▶ [DIRECTIONS]: All the lines below need retyping exactly, apart from the images.

▶ [RECORD EXCERPTS]:
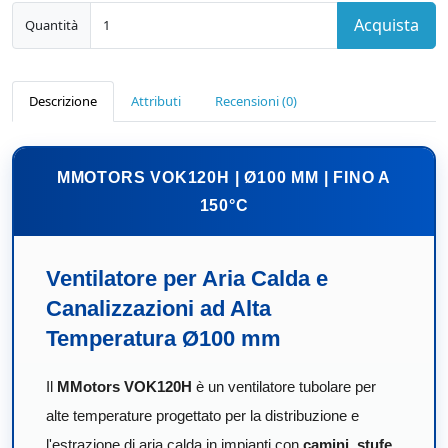
Acquista
Quantità
Descrizione
Attributi
Recensioni (0)
MMOTORS VOK120H | Ø100 MM | FINO A
150°C
Ventilatore per Aria Calda e
Canalizzazioni ad Alta
Temperatura Ø100 mm
Il
MMotors VOK120H
è un ventilatore tubolare per
alte temperature progettato per la distribuzione e
l'estrazione di aria calda in impianti con
camini, stufe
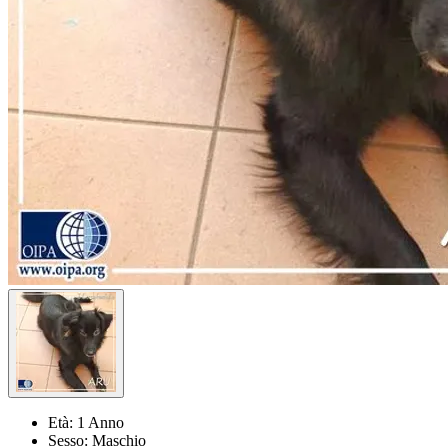
Età:
1 Anno
Sesso:
Maschio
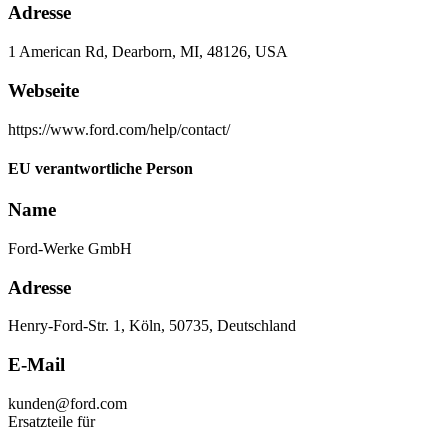
Adresse
1 American Rd, Dearborn, MI, 48126, USA
Webseite
https://www.ford.com/help/contact/
EU verantwortliche Person
Name
Ford-Werke GmbH
Adresse
Henry-Ford-Str. 1, Köln, 50735, Deutschland
E-Mail
kunden@ford.com
Ersatzteile für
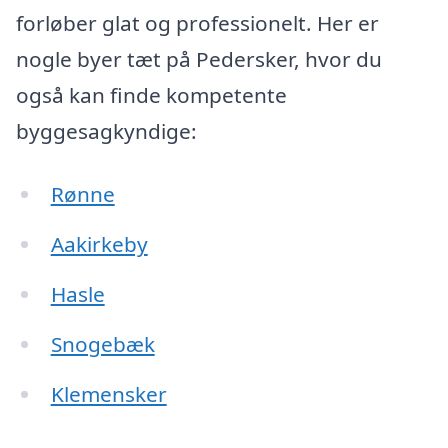
forløber glat og professionelt. Her er
nogle byer tæt på Pedersker, hvor du
også kan finde kompetente
byggesagkyndige:
Rønne
Aakirkeby
Hasle
Snogebæk
Klemensker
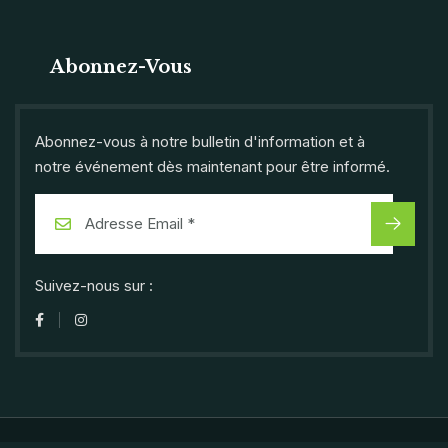
Abonnez-Vous
Abonnez-vous à notre bulletin d'information et à
notre événement dès maintenant pour être informé.
Suivez-nous sur :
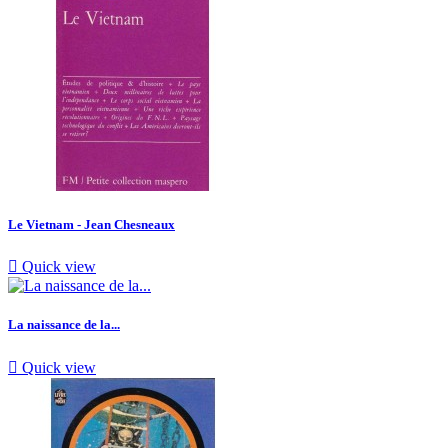
Le Vietnam - Jean Chesneaux

Quick view
La naissance de la...

Quick view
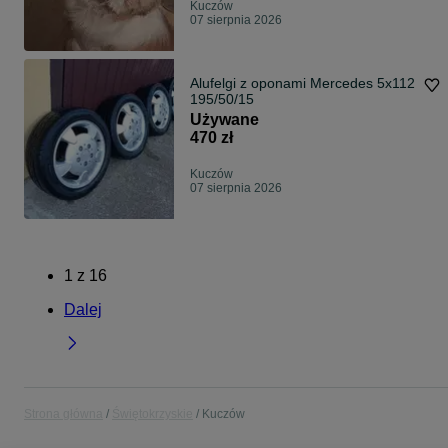
Kuczów
07 sierpnia 2026
Alufelgi z oponami Mercedes 5x112
195/50/15
Używane
470 zł
Kuczów
07 sierpnia 2026
1
z
16
Dalej
Strona główna
Świętokrzyskie
Kuczów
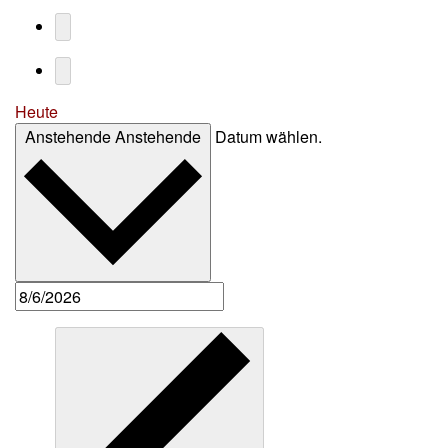
Heute
Anstehende
Anstehende
Datum wählen.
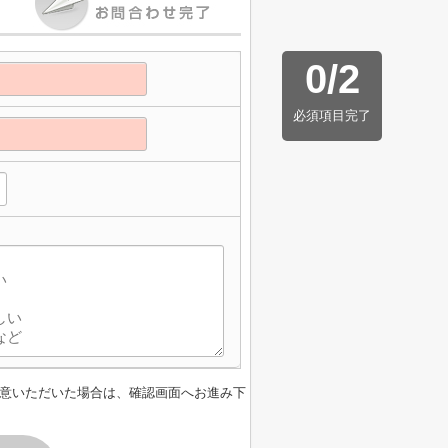
0
/
2
必須項目完了
意いただいた場合は、確認画面へお進み下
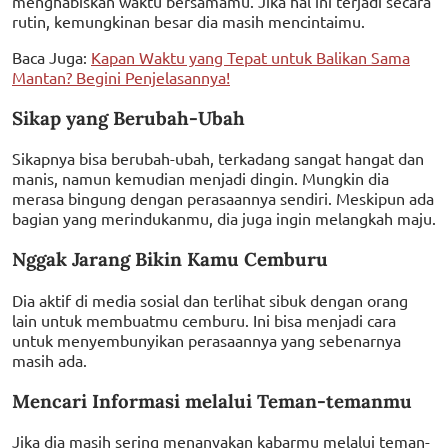
menghabiskan waktu bersamamu. Jika hal ini terjadi secara
rutin, kemungkinan besar dia masih mencintaimu.
Baca Juga:
Kapan Waktu yang Tepat untuk Balikan Sama
Mantan? Begini Penjelasannya!
Sikap yang Berubah-Ubah
Sikapnya bisa berubah-ubah, terkadang sangat hangat dan
manis, namun kemudian menjadi dingin. Mungkin dia
merasa bingung dengan perasaannya sendiri. Meskipun ada
bagian yang merindukanmu, dia juga ingin melangkah maju.
Nggak Jarang Bikin Kamu Cemburu
Dia aktif di media sosial dan terlihat sibuk dengan orang
lain untuk membuatmu cemburu. Ini bisa menjadi cara
untuk menyembunyikan perasaannya yang sebenarnya
masih ada.
Mencari Informasi melalui Teman-temanmu
Jika dia masih sering menanyakan kabarmu melalui teman-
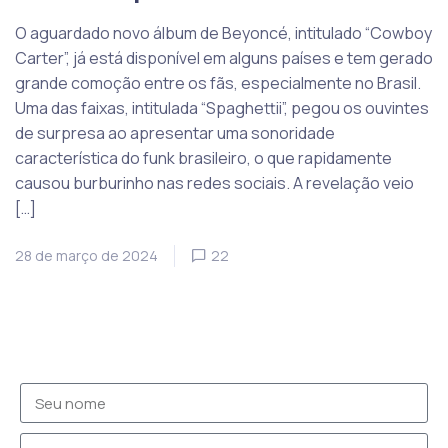
O aguardado novo álbum de Beyoncé, intitulado “Cowboy
Carter”, já está disponível em alguns países e tem gerado
grande comoção entre os fãs, especialmente no Brasil.
Uma das faixas, intitulada “Spaghettii”, pegou os ouvintes
de surpresa ao apresentar uma sonoridade
característica do funk brasileiro, o que rapidamente
causou burburinho nas redes sociais. A revelação veio
[…]
28 de março de 2024
22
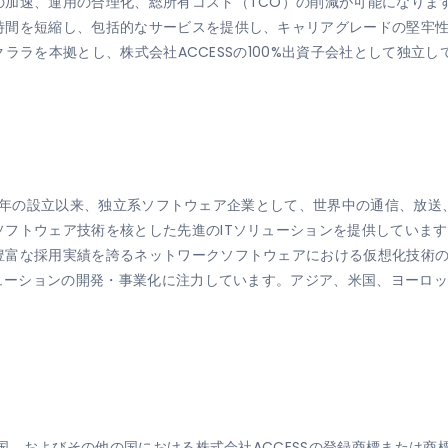
加速、運用の合理化、総所有コスト（TCO）の削減が可能になりま
時間を短縮し、包括的なサービスを提供し、キャリアグレードの堅牢性
タクララを本拠とし、株式会社ACCESSの100%出資子会社として独立
1984年の設立以来、独立系ソフトウェア企業として、世界中の通信、
フトウェア技術を核とした先進のITソリューションを提供しています
豊富な採用実績を誇るネットワークソフトウェアにおける仮想化技術
リューションの開発・事業化に注力しています。アジア、米国、ヨーロ
、米国、およびその他の国における株式会社ACCESSの登録商標または商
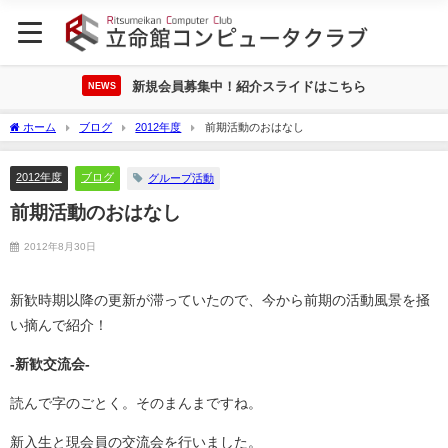
新規会員募集中！紹介スライドはこちら
NEWS
ホーム
ブログ
2012年度
前期活動のおはなし
2012年度
ブログ
グループ活動
前期活動のおはなし
2012年8月30日
新歓時期以降の更新が滞っていたので、今から前期の活動風景を掻
い摘んで紹介！
-新歓交流会-
読んで字のごとく。そのまんまですね。
新入生と現会員の交流会を行いました。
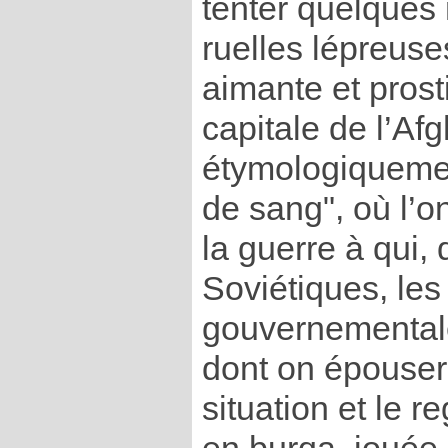
tenter quelques
ruelles lépreuse
aimante et prost
capitale de l’Af
étymologiquement
de sang", où l’on
la guerre à qui, 
Soviétiques, les
gouvernementale
dont on épousera
situation et le r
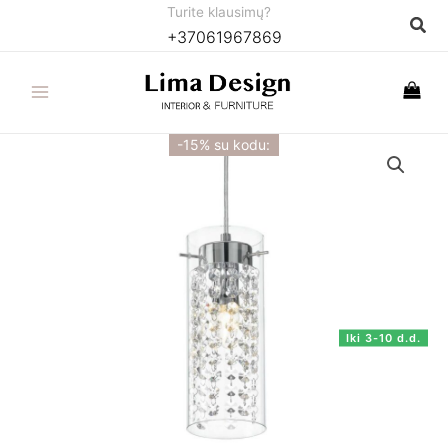
Pereiti
Turite klausimų?
Paie
+37061967869
prie
turinio
-15% su kodu:
Iki 3-10 d.d.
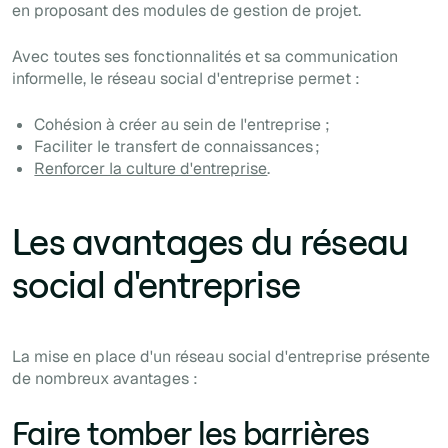
en proposant des modules de gestion de projet.
Avec toutes ses fonctionnalités et sa communication
informelle, le réseau social d'entreprise permet :
Cohésion à créer au sein de l'entreprise ;
Faciliter le transfert de connaissances ;
Renforcer la culture d'entreprise
.
Les avantages du réseau
social d'entreprise
La mise en place d'un réseau social d'entreprise présente
de nombreux avantages :
Faire tomber les barrières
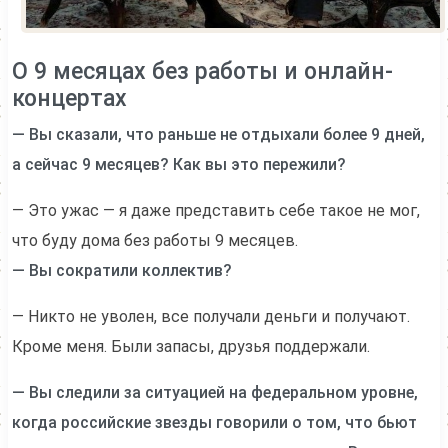
О 9 месяцах без работы и онлайн-
концертах
— Вы сказали, что раньше не отдыхали более 9 дней,
а сейчас 9 месяцев? Как вы это пережили?
— Это ужас — я даже представить себе такое не мог,
что буду дома без работы 9 месяцев.
— Вы сократили коллектив?
— Никто не уволен, все получали деньги и получают.
Кроме меня. Были запасы, друзья поддержали.
— Вы следили за ситуацией на федеральном уровне,
когда российские звезды говорили о том, что бьют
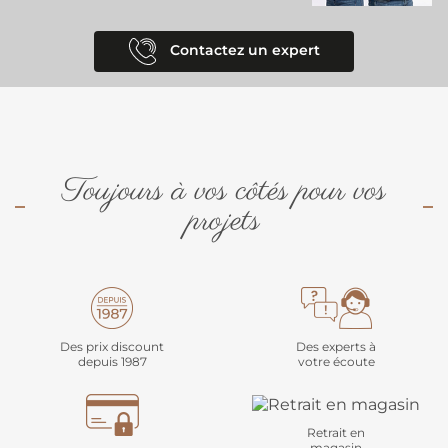
Usage Polyvalent :
Parfait pour les foires, séminaires, congrès, mais
aussi pour les vitrines de magasins ou les sols de restaurants.
Résistance Événementielle :
Conçu pour supporter le passage lors
Contactez un expert
d'événements éphémères tout en conservant son éclat.
Toujours à vos côtés pour vos
projets
Des prix discount
Des experts à
depuis 1987
votre écoute
Retrait en
magasin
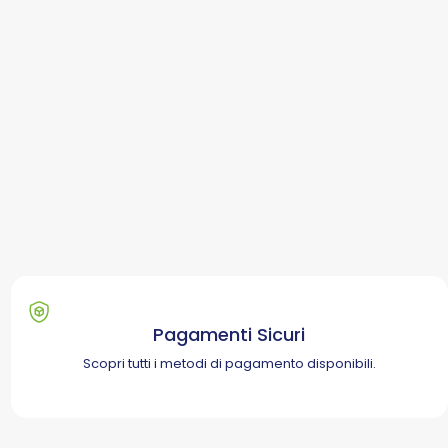
Pagamenti Sicuri
Scopri tutti i metodi di pagamento disponibili.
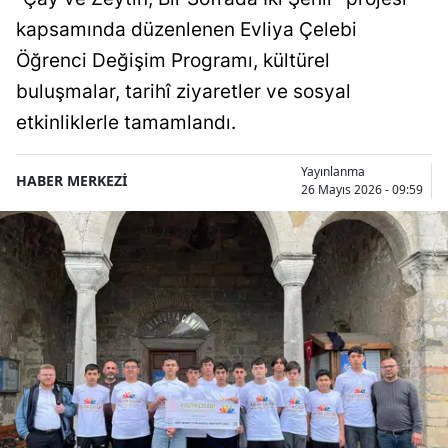
kapsamında düzenlenen Evliya Çelebi
Öğrenci Değişim Programı, kültürel
buluşmalar, tarihî ziyaretler ve sosyal
etkinliklerle tamamlandı.
Yayınlanma
HABER MERKEZİ
26 Mayıs 2026 - 09:59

▶ [RESPONSE TO THE TASK]:
Acquista
Quantità
Descrizione
Attributi
Recensioni (0)
MMOTORS VOK120H | Ø100 MM | FINO A
150°C
Ventilatore per Aria Calda e
Canalizzazioni ad Alta
Temperatura Ø100 mm
Il
MMotors VOK120H
è un ventilatore tubolare per
alte temperature progettato per la distribuzione e
l'estrazione di aria calda in impianti con
camini, stufe
Età:
1 Anno
Sesso:
Maschio
Adresse
1 American Rd, Dearborn, MI, 48126, USA
Webseite
https://www.ford.com/help/contact/
EU verantwortliche Person
Name
Ford-Werke GmbH
Adresse
Henry-Ford-Str. 1, Köln, 50735, Deutschland
E-Mail
kunden@ford.com
Ersatzteile für
forløber glat og professionelt. Her er
nogle byer tæt på Pedersker, hvor du
også kan finde kompetente
byggesagkyndige:
Rønne
Aakirkeby
Hasle
Snogebæk
Klemensker
Abonnez-Vous
Abonnez-vous à notre bulletin d'information et à
notre événement dès maintenant pour être informé.
Suivez-nous sur :
Le Vietnam - Jean Chesneaux

Quick view
La naissance de la...

Quick view
Kuczów
07 sierpnia 2026
Alufelgi z oponami Mercedes 5x112
195/50/15
Używane
470 zł
Kuczów
07 sierpnia 2026
1
z
16
Dalej
Strona główna
Świętokrzyskie
Kuczów
Heute
Anstehende
Anstehende
Datum wählen.
0
/
2
必須項目完了
意いただいた場合は、確認画面へお進み下
menghabiskan waktu bersamamu. Jika hal ini terjadi secara
rutin, kemungkinan besar dia masih mencintaimu.
Baca Juga:
Kapan Waktu yang Tepat untuk Balikan Sama
Mantan? Begini Penjelasannya!
Sikap yang Berubah-Ubah
Sikapnya bisa berubah-ubah, terkadang sangat hangat dan
manis, namun kemudian menjadi dingin. Mungkin dia
merasa bingung dengan perasaannya sendiri. Meskipun ada
bagian yang merindukanmu, dia juga ingin melangkah maju.
Nggak Jarang Bikin Kamu Cemburu
Dia aktif di media sosial dan terlihat sibuk dengan orang
lain untuk membuatmu cemburu. Ini bisa menjadi cara
untuk menyembunyikan perasaannya yang sebenarnya
masih ada.
Mencari Informasi melalui Teman-temanmu
Jika dia masih sering menanyakan kabarmu melalui teman-
O aguardado novo álbum de Beyoncé, intitulado “Cowboy
Carter”, já está disponível em alguns países e tem gerado
grande comoção entre os fãs, especialmente no Brasil.
Uma das faixas, intitulada “Spaghettii”, pegou os ouvintes
de surpresa ao apresentar uma sonoridade
característica do funk brasileiro, o que rapidamente
causou burburinho nas redes sociais. A revelação veio
[…]
28 de março de 2024
22
加速、運用の合理化、総所有コスト（TCO）の削減が可能になりま
時間を短縮し、包括的なサービスを提供し、キャリアグレードの堅牢性
タクララを本拠とし、株式会社ACCESSの100%出資子会社として独立
1984年の設立以来、独立系ソフトウェア企業として、世界中の通信、
フトウェア技術を核とした先進のITソリューションを提供しています
豊富な採用実績を誇るネットワークソフトウェアにおける仮想化技術
リューションの開発・事業化に注力しています。アジア、米国、ヨーロ
、米国、およびその他の国における株式会社ACCESSの登録商標または商
新規会員募集中！紹介スライドはこちら
NEWS
ホーム
ブログ
2012年度
前期活動のおはなし
2012年度
ブログ
グループ活動
前期活動のおはなし
2012年8月30日
新歓時期以降の更新が滞っていたので、今から前期の活動風景を掻
い摘んで紹介！
-新歓交流会-
読んで字のごとく。そのまんまですね。
新入生と現会員の交流会を行いました。
tenter quelques
ruelles lépreuse
aimante et prost
capitale de l’Af
étymologiquement
de sang", où l’on
la guerre à qui, 
Soviétiques, les
gouvernementale
dont on épousera
situation et le r
Pereiti
Turite klausimų?
Paie
+37061967869
prie
turinio
-15% su kodu:
Iki 3-10 d.d.
en proposant des modules de gestion de projet.
Avec toutes ses fonctionnalités et sa communication
informelle, le réseau social d'entreprise permet :
Cohésion à créer au sein de l'entreprise ;
Faciliter le transfert de connaissances ;
Renforcer la culture d'entreprise
.
Les avantages du réseau
social d'entreprise
La mise en place d'un réseau social d'entreprise présente
de nombreux avantages :
Faire tomber les barrières
О 9 месяцах без работы и онлайн-
концертах
— Вы сказали, что раньше не отдыхали более 9 дней,
а сейчас 9 месяцев? Как вы это пережили?
— Это ужас — я даже представить себе такое не мог,
что буду дома без работы 9 месяцев.
— Вы сократили коллектив?
— Никто не уволен, все получали деньги и получают.
Кроме меня. Были запасы, друзья поддержали.
— Вы следили за ситуацией на федеральном уровне,
когда российские звезды говорили о том, что бьют
Usage Polyvalent :
Parfait pour les foires, séminaires, congrès, mais
aussi pour les vitrines de magasins ou les sols de restaurants.
Résistance Événementielle :
Conçu pour supporter le passage lors
Contactez un expert
d'événements éphémères tout en conservant son éclat.
Toujours à vos côtés pour vos
projets
Des prix discount
Des experts à
depuis 1987
votre écoute
Retrait en
magasin
Pagamenti Sicuri
Scopri tutti i metodi di pagamento disponibili.
kapsamında düzenlenen Evliya Çelebi
Öğrenci Değişim Programı, kültürel
buluşmalar, tarihî ziyaretler ve sosyal
etkinliklerle tamamlandı.
Yayınlanma
HABER MERKEZİ
26 Mayıs 2026 - 09:59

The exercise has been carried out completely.